[caption caption="Foto: rmol. co "][/caption]
Salah satu momen paling menjengkelkan itu ketika mengetahui wanita cantik yang sering menjadi teman curhat kita ternyata seorang waria. Apes!
Hal seperti ini bukan sesuatu yang aneh kalau Anda berada di Thailand. Seperti diketahui, Thailand memang memiliki beberapa kota yang menjadi destinasi wisata utama seperti Bangkok, Phuket, Pattaya atau kota Hatyay.
Di kota-kota ini Anda lebih mudah mencari banci daripada mencari martabak telor. Tapi ya itu tadi, membedakan wanita beneran dan wanita jadi-jadian di negeri Gajah Putih itu perlu proses yang cukup panjang. Kita tak bisa hanya melihat sepintas saja.
Seharusnya masyarakat Indonesia bisa belajar dari sikap selektif-nya pria-pria tulen di negeri Gajah Putih itu saat ingin berkenalan dengan seorang wanita. Mereka pasti tidak ingin jika dikemudian hari baru mengetahui bahwa wanita kenalannya adalah seorang banci.
Berkenalan dengan wanita saja harus begitu selektif. Apalagi saat memilih calon pemimpin. Tetapi realitanya, sebagian masyarakat Indonesia belum bisa membedakan mana pemimpin ori dan yang mana pemimpin berkualitas KW.
Sebenarnya saya ingin menyarankan Anda untuk menolak calon pemimpin yang hobi membagi-bagikan amplop. Tetapi sepertinya sulit. Amplop beserta isinya ternyata masih memiliki daya magis yang bisa mempengaruhi pola pikir manusia.
Tak heran jika tolak ukur keberhasilan calon pemimpin masih dinilai melalui amplopnya. Semakin banyak menyebarkan amplop, semakin besar potensi calon pemimpin itu menang di Pilkada.
Di Kalimantan Selatan mungkin tak ada tim sukses pasangan calon yang berani memberikan amplop kosong kepada masyarakat. Sejelek-jeleknya pasti ada isinya.
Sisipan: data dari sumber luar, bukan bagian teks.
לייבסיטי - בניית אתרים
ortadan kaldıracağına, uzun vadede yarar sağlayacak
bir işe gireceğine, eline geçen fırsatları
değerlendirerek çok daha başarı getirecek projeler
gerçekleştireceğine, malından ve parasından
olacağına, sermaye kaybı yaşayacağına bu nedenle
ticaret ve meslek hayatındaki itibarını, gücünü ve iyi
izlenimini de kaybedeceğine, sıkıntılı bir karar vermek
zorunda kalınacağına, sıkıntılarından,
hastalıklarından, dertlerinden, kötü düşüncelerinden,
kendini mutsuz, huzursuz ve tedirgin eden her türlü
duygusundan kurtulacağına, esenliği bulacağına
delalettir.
Minimal mereka memberikan Rp 100. Itupun masih ditambah dengan ajakan solat hajat untuk mendo'akan agar calon pemimpin tersebut menang di Pilkada.
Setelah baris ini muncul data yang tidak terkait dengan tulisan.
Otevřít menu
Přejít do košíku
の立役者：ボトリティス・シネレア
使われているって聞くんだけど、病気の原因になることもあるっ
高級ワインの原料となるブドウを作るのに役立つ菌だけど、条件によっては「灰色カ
Tapi jangan senang dulu, tak perlu bergembira ria secara berlebihan saat menerima amplop. Persis seperti meneliti waria di Thailand, Anda harus memeriksa secara teliti uang didalam amplop dengan cara "dilihat, diraba dan diterawang".
Jangan sampai ketika uang itu akan digunakan untuk membeli beras di toko sembako terdekat, eh pedagangnya bilang,"maaf mas, uang ini palsu".